Birding by Ear Part IX
by Pierre Geoffray 18 May 2019
A group of ten enthusiastic members practiced our “ear-birding” skills along the trails of Wildwood Bluffs. We started at the Italian Hall in second growth forest, where a variety of birds were singing, among them many Yellow Warblers and Black-headed Grosbeaks and the first Swainson’s Thrush of the year.
Next we moved to the newly cleared and seemingly abandoned construction site where the big piles of slash had already been colonized by the McGillivray’s Warblers, Orange-crowned Warblers and other specialists of early-successional forests. We then followed the path leading onto the Bluffs overlooking the ocean where we listened to the songs of Townsend’s and Audubon’s Warblers, Cassin’s Vireos and Hammond’s Flycatcher. Here we had brief but good views of a Western Wood-pewee, a bird which favours dry habitat and is becoming increasingly rare in our area.

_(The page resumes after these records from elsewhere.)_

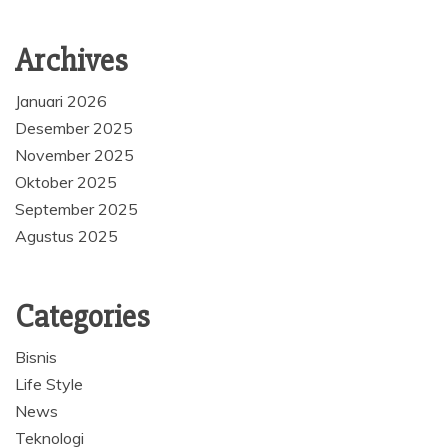
Archives
Januari 2026
Desember 2025
November 2025
Oktober 2025
September 2025
Agustus 2025
Categories
Bisnis
Life Style
News
Teknologi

From the Bluffs we descended into the coastal forest bordering the shore where we heard but did not see another set of birds dependent upon this different habitat. In the shade of the tall firs and cedars and in the thick understory below them, the clear clear song of the tiny Pacific Wren resounded for us while Golden-crowned Kinglets, Chestnut-backed Chickadees and Pacific-slope Flycatcher were calling from the canopy.
All through the morning the Warbling Vireos kept singing, the many Black-headed Grosbeak being their only serious competition in today’s chorus.
Some birds were new for the year (Cedar Waxwing, Western Wood-Pewee, Willow Flycatcher, Swainson’s Thrush). Others were just plain beautiful to watch like the male Common Yellowthroat that sang endlessly while perched on a snag, the Western Tanager with his bright orange head, the male MacGillivray’s Warbler that paused for us…
In all we detected 39 species (the full list is here) and walked 5.3 kilometres in four hours…Overall a great walk with great people in a beautiful environment.
Thanks to all the participants. See you next year!